Distributionally robust learning for multisource unsupervised domain adaptation
提出一种分布鲁棒模型,利用多个有标签源域和无标签目标域数据,通过加权平均源域条件结果模型并加入偏差校正,提升目标域泛化能力,适用于随机森林、提升法、神经网络等算法。
Empirical risk minimization often performs poorly when the distribution of the target domain differs from those of the source domains. To address such potential distributional shifts, we develop an unsupervised domain adaptation approach that leverages labeled data from multiple source domains and unlabeled data from the target domain. We introduce a distributionally robust model that optimizes an adversarial reward based on explained variance across a class of target distributions, ensuring generalization to the target domain. We show that the proposed robust model is a weighted average of conditional outcome models from the source domains. This formulation allows us to compute the robust model through the aggregation of source models, which can be estimated using various machine learning algorithms of the user’s choice such as random forests, boosting and neural networks.

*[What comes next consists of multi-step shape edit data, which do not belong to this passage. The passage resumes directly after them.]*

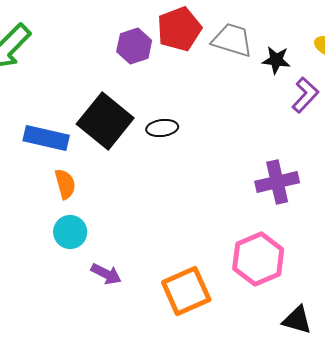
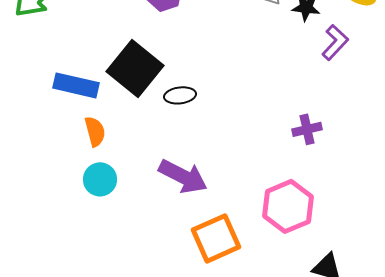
black ellipse: (162, 128) -> (180, 95), moved
purple cross: (277, 182) -> (307, 129), size x0.7
purple arrow: (106, 274) -> (183, 176), moved, size x1.6

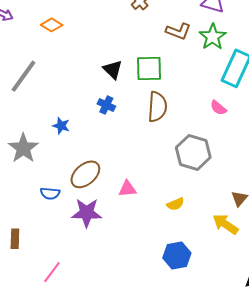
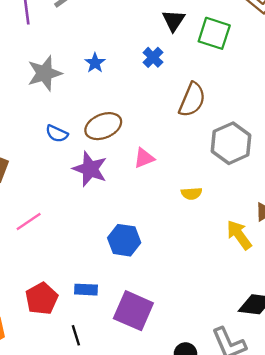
brown semicircle: (157, 107) -> (192, 100), moved
pink triangle: (127, 189) -> (144, 158), turned -36
blue hexagon: (177, 256) -> (124, 240), moved

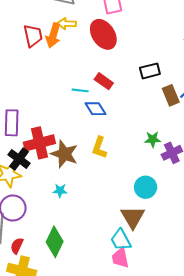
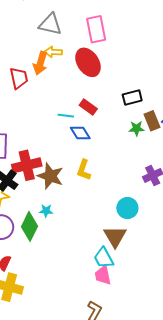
red trapezoid: (33, 36) -> (19, 78), moved
green star: (153, 139) -> (137, 128), moved
green diamond: (55, 242) -> (30, 226), moved

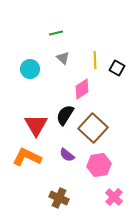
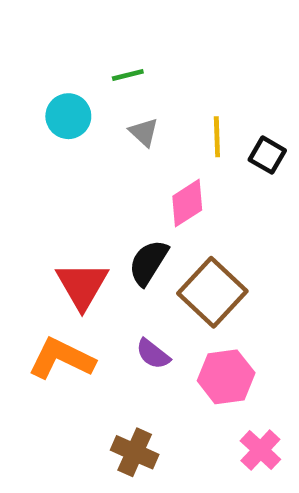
cyan circle: (30, 69) -> (68, 116), moved

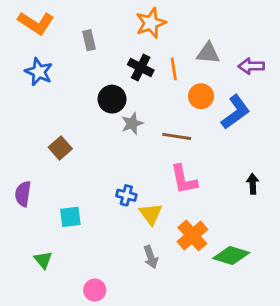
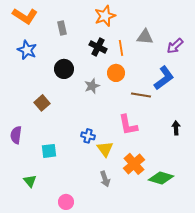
purple arrow: (251, 66) -> (175, 46), turned -42
orange circle: (201, 96) -> (116, 73), moved
black circle: (112, 99) -> (64, 69), moved
brown line: (177, 136) -> (141, 95), moved

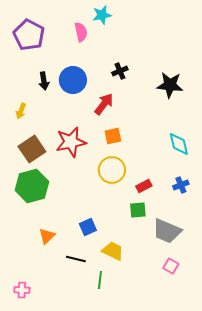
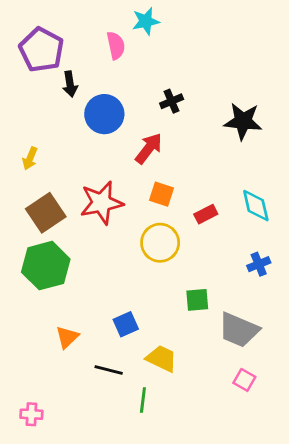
black arrow: (44, 81) -> (70, 84), moved
orange square: (113, 136) -> (162, 194), turned 30
red rectangle: (144, 186) -> (206, 214), moved

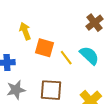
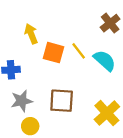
yellow line: (66, 58) -> (79, 51), moved

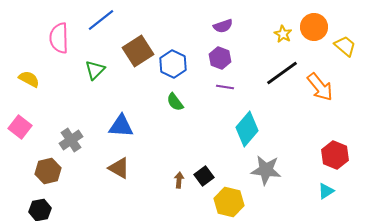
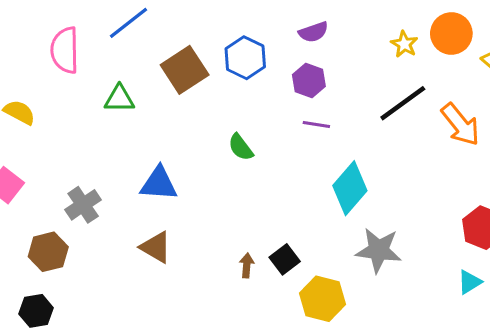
blue hexagon: (173, 64) -> (245, 58), moved
green triangle: (95, 70) -> (119, 99), turned 45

Additionally, we introduce a bias-correction step to obtain a more accurate aggregation weight, which is effective for various machine learning algorithms. Our framework can be interpreted as a distributionally robust federated learning approach that satisfies privacy constraints while providing insights into the importance of each source for prediction on the target domain. The performance of our method is evaluated on both simulated and real data.